◆ Source data:
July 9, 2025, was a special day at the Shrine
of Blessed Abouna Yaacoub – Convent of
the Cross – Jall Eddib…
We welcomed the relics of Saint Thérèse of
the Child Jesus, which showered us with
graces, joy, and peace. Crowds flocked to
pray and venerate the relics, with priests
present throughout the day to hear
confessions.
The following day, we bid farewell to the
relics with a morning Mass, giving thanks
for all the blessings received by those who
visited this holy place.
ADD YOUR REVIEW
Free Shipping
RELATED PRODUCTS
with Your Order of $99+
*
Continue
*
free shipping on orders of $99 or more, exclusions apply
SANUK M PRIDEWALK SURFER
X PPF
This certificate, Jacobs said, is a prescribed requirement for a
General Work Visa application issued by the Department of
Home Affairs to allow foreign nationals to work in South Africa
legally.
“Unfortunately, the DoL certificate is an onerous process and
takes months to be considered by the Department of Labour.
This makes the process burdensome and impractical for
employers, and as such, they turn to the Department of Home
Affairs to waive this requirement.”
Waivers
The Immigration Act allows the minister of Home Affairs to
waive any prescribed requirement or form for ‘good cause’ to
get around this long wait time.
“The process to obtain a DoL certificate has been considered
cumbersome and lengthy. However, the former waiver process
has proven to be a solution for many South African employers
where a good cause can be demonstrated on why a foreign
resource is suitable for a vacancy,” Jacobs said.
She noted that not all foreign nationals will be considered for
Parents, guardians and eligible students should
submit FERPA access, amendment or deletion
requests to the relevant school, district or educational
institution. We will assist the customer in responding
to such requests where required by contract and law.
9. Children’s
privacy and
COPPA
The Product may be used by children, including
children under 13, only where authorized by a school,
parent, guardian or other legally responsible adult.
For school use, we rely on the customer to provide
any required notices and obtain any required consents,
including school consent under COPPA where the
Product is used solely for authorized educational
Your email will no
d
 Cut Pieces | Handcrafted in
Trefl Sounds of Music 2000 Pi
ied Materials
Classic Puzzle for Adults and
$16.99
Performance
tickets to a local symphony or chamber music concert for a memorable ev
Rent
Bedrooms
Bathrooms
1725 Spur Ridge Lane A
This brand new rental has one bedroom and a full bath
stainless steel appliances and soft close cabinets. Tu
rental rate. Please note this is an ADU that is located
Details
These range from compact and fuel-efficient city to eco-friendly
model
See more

◆ Exercise objective: Output, exactly and in full, the lines from the start of the entries above through the line that contains "for all the blessings received by those who".

◆ Result of this task:
July 9, 2025, was a special day at the Shrine
of Blessed Abouna Yaacoub – Convent of
the Cross – Jall Eddib…
We welcomed the relics of Saint Thérèse of
the Child Jesus, which showered us with
graces, joy, and peace. Crowds flocked to
pray and venerate the relics, with priests
present throughout the day to hear
confessions.
The following day, we bid farewell to the
relics with a morning Mass, giving thanks
for all the blessings received by those who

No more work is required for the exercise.